There are lots of folks with tons of T4/T3 experience, so hopefully they will chime in soon.


----------



## sjmjuly (Mar 23, 2012)

I took Levothroid first and it did the same thing to me. I am starting to think maybe I don't need meds yet. I am taking Thytrophin which is a thyroid supplement. I truely believe my gluten intolerance is why I have Hashimotos and that my thyroid was fine before my antibodies started beating it up. I am gluten free now, but just taking the Thytrophin wasn't getting rid of my symptoms. That's why I started the NT. Maybe I jumped the gun and didn't give the Thytrophin enough time, or maybe I really only need a very, very low dose of the NT. I seem to do better when I just take 1/8 of a grain which is about 8mcgs. This is such a guessing game in the beginning. I went to the lab this morning for two more antibody tests. Hopefully in a couple of days I will know where I am at and if they are improving or not.


----------



## webster2 (May 19, 2011)

I have heard chewing the Nature-Throid gets the medication into your body quicker. I just swallow mine, and have yet to notice the T3 kick in. I am still living in the slow lane! I am sure someone will be along with some real info! Best to you!


----------



## sjmjuly (Mar 23, 2012)

Funny you should say that! I heard chewing it gets it in your system faster and that's exactly what I did! WOW. Talk about starting your engine. I was off to the races in no time!


----------



## joplin1975 (Jul 21, 2011)

Just saying this as a friendly reminder...

Don't forget to ask follow up questions about that ultrasound. My labs were very similar to yours, except my TPO was a bit more elevated. In between the time I got an "indicative of Hashi's" report from my endo and my results from the FNA, I took 50mcgs of Synthroid and nearly lost my mind. As my husband, "Wow, so this is what its like to live with a meth addict!"

It *was* Hashi's but it was also cancer. My thyroid was such a hot mess that I'm convinced no matter what medication I was on, I'd feel wired.


----------



## sjmjuly (Mar 23, 2012)

joplin1975 said:


> Just saying this as a friendly reminder...
> 
> Don't forget to ask follow up questions about that ultrasound. My labs were very similar to yours, except my TPO was a bit more elevated.
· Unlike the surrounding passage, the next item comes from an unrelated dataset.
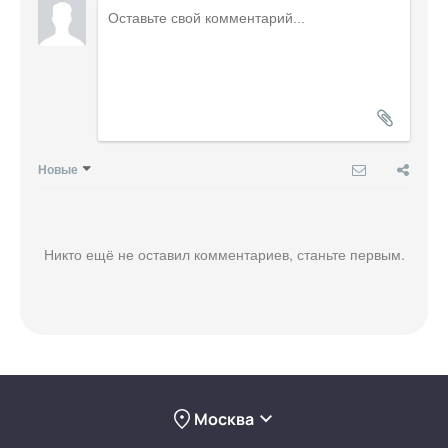
Новые
Никто ещё не оставил комментариев, станьте первым.
Москва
In between the time I got an "indicative of Hashi's" report from my endo and my results from the FNA, I took 50mcgs of Synthroid and nearly lost my mind. As my husband, "Wow, so this is what its like to live with a meth addict!"
> 
> It *was* Hashi's but it was also cancer. My thyroid was such a hot mess that I'm convinced no matter what medication I was on, I'd feel wired.


Joplin,
Did you have any noticible inflammation? What symptoms did you have?


----------



## joplin1975 (Jul 21, 2011)

Yes, my GYN was the one who found that my thyroid was enlarged. That said, it wasn't VERY noticeable. My husband, brother-in-law and sister-in-law are all PAs and I see them regularly -- none of them noticed until after my GYN did. The part that was noticeable was the largest tumor -- 3.2 cms. The other four tumors could not be seen or palpitated easily.
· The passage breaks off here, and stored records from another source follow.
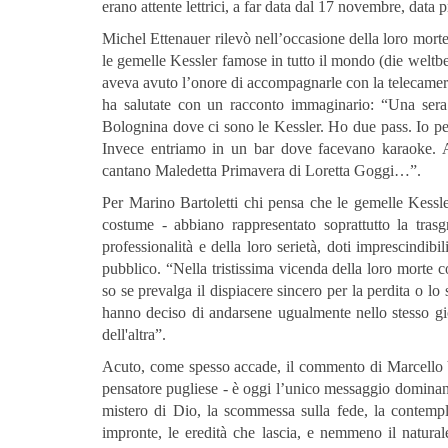
erano attente lettrici, a far data dal 17 novembre, data p
Michel Ettenauer rilevò nell’occasione della loro morte
le gemelle Kessler famose in tutto il mondo (die wel
aveva avuto l’onore di accompagnarle con la telecamera
ha salutate con un racconto immaginario: “Una sera
Bolognina dove ci sono le Kessler. Ho due pass. Io pens
Invece entriamo in un bar dove facevano karaoke. A
cantano Maledetta Primavera di Loretta Goggi…”.
Per Marino Bartoletti chi pensa che le gemelle Kessler
costume - abbiano rappresentato soprattutto la tras
professionalità e della loro serietà, doti imprescindib
pubblico. “Nella tristissima vicenda della loro morte c
so se prevalga il dispiacere sincero per la perdita o lo
hanno deciso di andarsene ugualmente nello stesso gi
dell'altra”.
Acuto, come spesso accade, il commento di Marcello Vene
pensatore pugliese - è oggi l’unico messaggio dominante
mistero di Dio, la scommessa sulla fede, la contempl
impronte, le eredità che lascia, e nemmeno il naturale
At the time I considered myself completely asymptomatic. I ran 20 miles a week, rode horses, and did boot camp-style training workouts. Now that the thyroid is removed and things are settling down, I realize I had muscle/joint pain, fatigue, and bouts of constipation and diarrhea (formerly diagnosed as IBS).


----------



## sjmjuly (Mar 23, 2012)

I am going to insist on an ultrasound. All the docs that I have seen have said there isn't any inflammation, but I don't trust them. I have had CT scans, an MRI, so much blood taken out of me I am surprised I am walking around still and saliva test to check my cortisol levels. The only thing that came back weird was my thyroid numbers. The other weird thing is that my TSH has decreased over the past 4 yrs. In 2008 it was 4.62, in 2011 it was 4.4 and now it's 3.9. I have been having symptoms for a year and blamed them on perimenopause as I am 49. I started out having panic attacks and anxiety along with nausea. Those are pretty much gone, but now I just feel like crap. I think it's because my T3 & T4 levels are in range, but on the very low side. AND my TPO at last check was 439. But with that said, I have had gut issues for YEARS. Horrible heartburn especially after eating wheat anything. Big surprise. I hope I don't have cancer,,,,


----------



## Andros (Aug 26, 2009)

sjmjuly said:


> I am new to Hashi's and just started taking a very small dose of Nature Throid Saturday. I take 1/8 of a grain at night and 1/4 grain in the morning for a total of 24mcgs. Did great Saturday/Sunday, so so Monday and then this morning,,,,,YIKES. I chewed the 1/4 grain at 4:45 this morning and holy cow, about an hour later I was climbing the walls and had to take an Ativan! For all of you taking meds, is this normal when you first start? I am taking such a low dose I am surprised it's doing this to me. I finally relaxed, but here I am at work just "speeding along"! Is this normal at first?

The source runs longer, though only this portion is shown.